» Task directions: Retype the full set of records. Keep every character identical.

» Stored dataset items:
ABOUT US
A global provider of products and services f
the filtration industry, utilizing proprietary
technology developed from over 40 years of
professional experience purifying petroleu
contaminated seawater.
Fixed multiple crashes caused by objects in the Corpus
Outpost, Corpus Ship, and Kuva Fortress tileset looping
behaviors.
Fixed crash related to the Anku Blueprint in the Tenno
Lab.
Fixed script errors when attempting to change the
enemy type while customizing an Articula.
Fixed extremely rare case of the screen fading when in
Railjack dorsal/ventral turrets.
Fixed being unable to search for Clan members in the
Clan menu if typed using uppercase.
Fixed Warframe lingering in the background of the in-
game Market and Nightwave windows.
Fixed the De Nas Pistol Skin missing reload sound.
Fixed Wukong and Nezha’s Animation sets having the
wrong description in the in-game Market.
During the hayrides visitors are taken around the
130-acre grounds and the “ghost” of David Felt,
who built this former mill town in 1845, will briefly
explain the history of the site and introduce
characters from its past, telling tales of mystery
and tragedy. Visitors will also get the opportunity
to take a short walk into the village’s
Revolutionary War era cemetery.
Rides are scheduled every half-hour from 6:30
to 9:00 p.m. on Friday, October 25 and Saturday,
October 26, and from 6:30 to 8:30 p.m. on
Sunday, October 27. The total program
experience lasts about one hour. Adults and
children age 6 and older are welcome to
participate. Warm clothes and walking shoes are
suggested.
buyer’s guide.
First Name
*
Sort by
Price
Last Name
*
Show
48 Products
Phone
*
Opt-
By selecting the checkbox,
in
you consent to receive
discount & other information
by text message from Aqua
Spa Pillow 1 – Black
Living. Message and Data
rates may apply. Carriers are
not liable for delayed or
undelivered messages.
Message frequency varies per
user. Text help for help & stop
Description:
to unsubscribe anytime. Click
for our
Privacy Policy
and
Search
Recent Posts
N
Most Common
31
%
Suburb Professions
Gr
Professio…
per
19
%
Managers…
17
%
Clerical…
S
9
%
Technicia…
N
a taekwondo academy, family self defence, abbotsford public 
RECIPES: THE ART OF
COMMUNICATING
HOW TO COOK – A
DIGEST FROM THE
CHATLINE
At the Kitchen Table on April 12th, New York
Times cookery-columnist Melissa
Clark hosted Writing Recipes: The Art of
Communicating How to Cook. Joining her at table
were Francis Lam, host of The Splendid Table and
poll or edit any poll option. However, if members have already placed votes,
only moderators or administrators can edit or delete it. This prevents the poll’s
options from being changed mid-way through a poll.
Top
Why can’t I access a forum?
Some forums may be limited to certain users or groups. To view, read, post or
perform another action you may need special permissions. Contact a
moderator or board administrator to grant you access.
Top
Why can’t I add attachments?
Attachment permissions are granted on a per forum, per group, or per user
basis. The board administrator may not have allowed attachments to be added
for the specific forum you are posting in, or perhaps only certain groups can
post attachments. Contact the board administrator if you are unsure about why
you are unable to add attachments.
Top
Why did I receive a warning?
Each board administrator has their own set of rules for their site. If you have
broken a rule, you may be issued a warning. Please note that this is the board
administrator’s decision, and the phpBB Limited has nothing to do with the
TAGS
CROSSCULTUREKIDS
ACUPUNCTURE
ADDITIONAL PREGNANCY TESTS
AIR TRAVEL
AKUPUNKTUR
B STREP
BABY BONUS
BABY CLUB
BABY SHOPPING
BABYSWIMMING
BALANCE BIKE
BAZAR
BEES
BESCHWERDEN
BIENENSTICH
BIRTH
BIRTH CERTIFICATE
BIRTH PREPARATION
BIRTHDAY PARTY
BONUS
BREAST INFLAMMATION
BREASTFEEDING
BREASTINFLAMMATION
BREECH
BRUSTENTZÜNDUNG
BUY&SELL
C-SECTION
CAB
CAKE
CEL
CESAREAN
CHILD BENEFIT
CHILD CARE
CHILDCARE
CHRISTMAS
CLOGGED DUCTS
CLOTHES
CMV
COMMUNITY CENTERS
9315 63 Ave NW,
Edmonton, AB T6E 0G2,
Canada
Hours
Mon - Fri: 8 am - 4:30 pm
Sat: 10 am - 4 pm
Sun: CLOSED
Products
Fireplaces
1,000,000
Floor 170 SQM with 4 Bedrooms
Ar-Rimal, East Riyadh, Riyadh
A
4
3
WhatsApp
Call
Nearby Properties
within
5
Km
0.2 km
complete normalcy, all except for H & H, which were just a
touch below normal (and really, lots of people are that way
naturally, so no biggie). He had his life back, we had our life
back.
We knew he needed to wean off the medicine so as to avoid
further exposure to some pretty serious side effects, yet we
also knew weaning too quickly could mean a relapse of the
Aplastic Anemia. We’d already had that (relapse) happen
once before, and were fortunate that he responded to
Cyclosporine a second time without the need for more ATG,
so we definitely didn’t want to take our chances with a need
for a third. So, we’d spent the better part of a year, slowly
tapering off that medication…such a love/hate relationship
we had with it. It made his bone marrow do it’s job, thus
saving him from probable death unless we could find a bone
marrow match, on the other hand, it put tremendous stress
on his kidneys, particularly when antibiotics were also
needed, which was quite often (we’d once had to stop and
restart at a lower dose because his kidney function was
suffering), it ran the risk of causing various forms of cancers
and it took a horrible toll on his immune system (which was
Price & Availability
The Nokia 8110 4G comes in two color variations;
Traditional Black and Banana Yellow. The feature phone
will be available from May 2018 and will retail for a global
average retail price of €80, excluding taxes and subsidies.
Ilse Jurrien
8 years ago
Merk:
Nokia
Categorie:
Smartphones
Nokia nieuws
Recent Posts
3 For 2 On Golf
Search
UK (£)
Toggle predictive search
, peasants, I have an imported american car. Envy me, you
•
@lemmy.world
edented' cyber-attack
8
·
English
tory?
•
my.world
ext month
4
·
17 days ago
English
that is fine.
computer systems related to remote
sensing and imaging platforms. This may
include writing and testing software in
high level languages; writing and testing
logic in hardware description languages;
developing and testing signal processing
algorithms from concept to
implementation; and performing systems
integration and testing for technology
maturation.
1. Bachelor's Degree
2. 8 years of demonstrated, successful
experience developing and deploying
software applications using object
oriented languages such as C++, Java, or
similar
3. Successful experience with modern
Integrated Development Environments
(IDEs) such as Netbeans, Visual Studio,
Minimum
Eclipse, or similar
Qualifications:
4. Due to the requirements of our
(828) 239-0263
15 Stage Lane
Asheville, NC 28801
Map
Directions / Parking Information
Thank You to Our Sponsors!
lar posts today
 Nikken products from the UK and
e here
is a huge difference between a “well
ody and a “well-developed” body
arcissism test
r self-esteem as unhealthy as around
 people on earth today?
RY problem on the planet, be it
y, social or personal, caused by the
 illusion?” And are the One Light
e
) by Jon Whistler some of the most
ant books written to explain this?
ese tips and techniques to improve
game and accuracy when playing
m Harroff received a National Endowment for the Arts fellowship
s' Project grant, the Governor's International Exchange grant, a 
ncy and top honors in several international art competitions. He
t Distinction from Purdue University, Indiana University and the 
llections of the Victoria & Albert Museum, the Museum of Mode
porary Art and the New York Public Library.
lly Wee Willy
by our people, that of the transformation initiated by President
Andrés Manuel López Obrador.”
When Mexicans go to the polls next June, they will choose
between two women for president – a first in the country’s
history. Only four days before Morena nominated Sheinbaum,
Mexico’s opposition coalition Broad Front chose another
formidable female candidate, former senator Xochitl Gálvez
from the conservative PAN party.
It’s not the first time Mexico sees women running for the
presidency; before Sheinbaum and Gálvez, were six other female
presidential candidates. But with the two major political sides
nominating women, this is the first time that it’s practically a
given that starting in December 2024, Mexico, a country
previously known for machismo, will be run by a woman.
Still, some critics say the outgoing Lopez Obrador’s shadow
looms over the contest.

» Your solution:
ABOUT US
A global provider of products and services f
the filtration industry, utilizing proprietary
technology developed from over 40 years of
professional experience purifying petroleu
contaminated seawater.
Fixed multiple crashes caused by objects in the Corpus
Outpost, Corpus Ship, and Kuva Fortress tileset looping
behaviors.
Fixed crash related to the Anku Blueprint in the Tenno
Lab.
Fixed script errors when attempting to change the
enemy type while customizing an Articula.
Fixed extremely rare case of the screen fading when in
Railjack dorsal/ventral turrets.
Fixed being unable to search for Clan members in the
Clan menu if typed using uppercase.
Fixed Warframe lingering in the background of the in-
game Market and Nightwave windows.
Fixed the De Nas Pistol Skin missing reload sound.
Fixed Wukong and Nezha’s Animation sets having the
wrong description in the in-game Market.
During the hayrides visitors are taken around the
130-acre grounds and the “ghost” of David Felt,
who built this former mill town in 1845, will briefly
explain the history of the site and introduce
characters from its past, telling tales of mystery
and tragedy. Visitors will also get the opportunity
to take a short walk into the village’s
Revolutionary War era cemetery.
Rides are scheduled every half-hour from 6:30
to 9:00 p.m. on Friday, October 25 and Saturday,
October 26, and from 6:30 to 8:30 p.m. on
Sunday, October 27. The total program
experience lasts about one hour. Adults and
children age 6 and older are welcome to
participate. Warm clothes and walking shoes are
suggested.
buyer’s guide.
First Name
*
Sort by
Price
Last Name
*
Show
48 Products
Phone
*
Opt-
By selecting the checkbox,
in
you consent to receive
discount & other information
by text message from Aqua
Spa Pillow 1 – Black
Living. Message and Data
rates may apply. Carriers are
not liable for delayed or
undelivered messages.
Message frequency varies per
user. Text help for help & stop
Description:
to unsubscribe anytime. Click
for our
Privacy Policy
and
Search
Recent Posts
N
Most Common
31
%
Suburb Professions
Gr
Professio…
per
19
%
Managers…
17
%
Clerical…
S
9
%
Technicia…
N
a taekwondo academy, family self defence, abbotsford public 
RECIPES: THE ART OF
COMMUNICATING
HOW TO COOK – A
DIGEST FROM THE
CHATLINE
At the Kitchen Table on April 12th, New York
Times cookery-columnist Melissa
Clark hosted Writing Recipes: The Art of
Communicating How to Cook. Joining her at table
were Francis Lam, host of The Splendid Table and
poll or edit any poll option. However, if members have already placed votes,
only moderators or administrators can edit or delete it. This prevents the poll’s
options from being changed mid-way through a poll.
Top
Why can’t I access a forum?
Some forums may be limited to certain users or groups. To view, read, post or
perform another action you may need special permissions. Contact a
moderator or board administrator to grant you access.
Top
Why can’t I add attachments?
Attachment permissions are granted on a per forum, per group, or per user
basis. The board administrator may not have allowed attachments to be added
for the specific forum you are posting in, or perhaps only certain groups can
post attachments. Contact the board administrator if you are unsure about why
you are unable to add attachments.
Top
Why did I receive a warning?
Each board administrator has their own set of rules for their site. If you have
broken a rule, you may be issued a warning. Please note that this is the board
administrator’s decision, and the phpBB Limited has nothing to do with the
TAGS
CROSSCULTUREKIDS
ACUPUNCTURE
ADDITIONAL PREGNANCY TESTS
AIR TRAVEL
AKUPUNKTUR
B STREP
BABY BONUS
BABY CLUB
BABY SHOPPING
BABYSWIMMING
BALANCE BIKE
BAZAR
BEES
BESCHWERDEN
BIENENSTICH
BIRTH
BIRTH CERTIFICATE
BIRTH PREPARATION
BIRTHDAY PARTY
BONUS
BREAST INFLAMMATION
BREASTFEEDING
BREASTINFLAMMATION
BREECH
BRUSTENTZÜNDUNG
BUY&SELL
C-SECTION
CAB
CAKE
CEL
CESAREAN
CHILD BENEFIT
CHILD CARE
CHILDCARE
CHRISTMAS
CLOGGED DUCTS
CLOTHES
CMV
COMMUNITY CENTERS
9315 63 Ave NW,
Edmonton, AB T6E 0G2,
Canada
Hours
Mon - Fri: 8 am - 4:30 pm
Sat: 10 am - 4 pm
Sun: CLOSED
Products
Fireplaces
1,000,000
Floor 170 SQM with 4 Bedrooms
Ar-Rimal, East Riyadh, Riyadh
A
4
3
WhatsApp
Call
Nearby Properties
within
5
Km
0.2 km
complete normalcy, all except for H & H, which were just a
touch below normal (and really, lots of people are that way
naturally, so no biggie). He had his life back, we had our life
back.
We knew he needed to wean off the medicine so as to avoid
further exposure to some pretty serious side effects, yet we
also knew weaning too quickly could mean a relapse of the
Aplastic Anemia. We’d already had that (relapse) happen
once before, and were fortunate that he responded to
Cyclosporine a second time without the need for more ATG,
so we definitely didn’t want to take our chances with a need
for a third. So, we’d spent the better part of a year, slowly
tapering off that medication…such a love/hate relationship
we had with it. It made his bone marrow do it’s job, thus
saving him from probable death unless we could find a bone
marrow match, on the other hand, it put tremendous stress
on his kidneys, particularly when antibiotics were also
needed, which was quite often (we’d once had to stop and
restart at a lower dose because his kidney function was
suffering), it ran the risk of causing various forms of cancers
and it took a horrible toll on his immune system (which was
Price & Availability
The Nokia 8110 4G comes in two color variations;
Traditional Black and Banana Yellow. The feature phone
will be available from May 2018 and will retail for a global
average retail price of €80, excluding taxes and subsidies.
Ilse Jurrien
8 years ago
Merk:
Nokia
Categorie:
Smartphones
Nokia nieuws
Recent Posts
3 For 2 On Golf
Search
UK (£)
Toggle predictive search
, peasants, I have an imported american car. Envy me, you
•
@lemmy.world
edented' cyber-attack
8
·
English
tory?
•
my.world
ext month
4
·
17 days ago
English
that is fine.
computer systems related to remote
sensing and imaging platforms. This may
include writing and testing software in
high level languages; writing and testing
logic in hardware description languages;
developing and testing signal processing
algorithms from concept to
implementation; and performing systems
integration and testing for technology
maturation.
1. Bachelor's Degree
2. 8 years of demonstrated, successful
experience developing and deploying
software applications using object
oriented languages such as C++, Java, or
similar
3. Successful experience with modern
Integrated Development Environments
(IDEs) such as Netbeans, Visual Studio,
Minimum
Eclipse, or similar
Qualifications:
4. Due to the requirements of our
(828) 239-0263
15 Stage Lane
Asheville, NC 28801
Map
Directions / Parking Information
Thank You to Our Sponsors!
lar posts today
 Nikken products from the UK and
e here
is a huge difference between a “well
ody and a “well-developed” body
arcissism test
r self-esteem as unhealthy as around
 people on earth today?
RY problem on the planet, be it
y, social or personal, caused by the
 illusion?” And are the One Light
e
) by Jon Whistler some of the most
ant books written to explain this?
ese tips and techniques to improve
game and accuracy when playing
m Harroff received a National Endowment for the Arts fellowship
s' Project grant, the Governor's International Exchange grant, a 
ncy and top honors in several international art competitions. He
t Distinction from Purdue University, Indiana University and the 
llections of the Victoria & Albert Museum, the Museum of Mode
porary Art and the New York Public Library.
lly Wee Willy
by our people, that of the transformation initiated by President
Andrés Manuel López Obrador.”
When Mexicans go to the polls next June, they will choose
between two women for president – a first in the country’s
history. Only four days before Morena nominated Sheinbaum,
Mexico’s opposition coalition Broad Front chose another
formidable female candidate, former senator Xochitl Gálvez
from the conservative PAN party.
It’s not the first time Mexico sees women running for the
presidency; before Sheinbaum and Gálvez, were six other female
presidential candidates. But with the two major political sides
nominating women, this is the first time that it’s practically a
given that starting in December 2024, Mexico, a country
previously known for machismo, will be run by a woman.
Still, some critics say the outgoing Lopez Obrador’s shadow
looms over the contest.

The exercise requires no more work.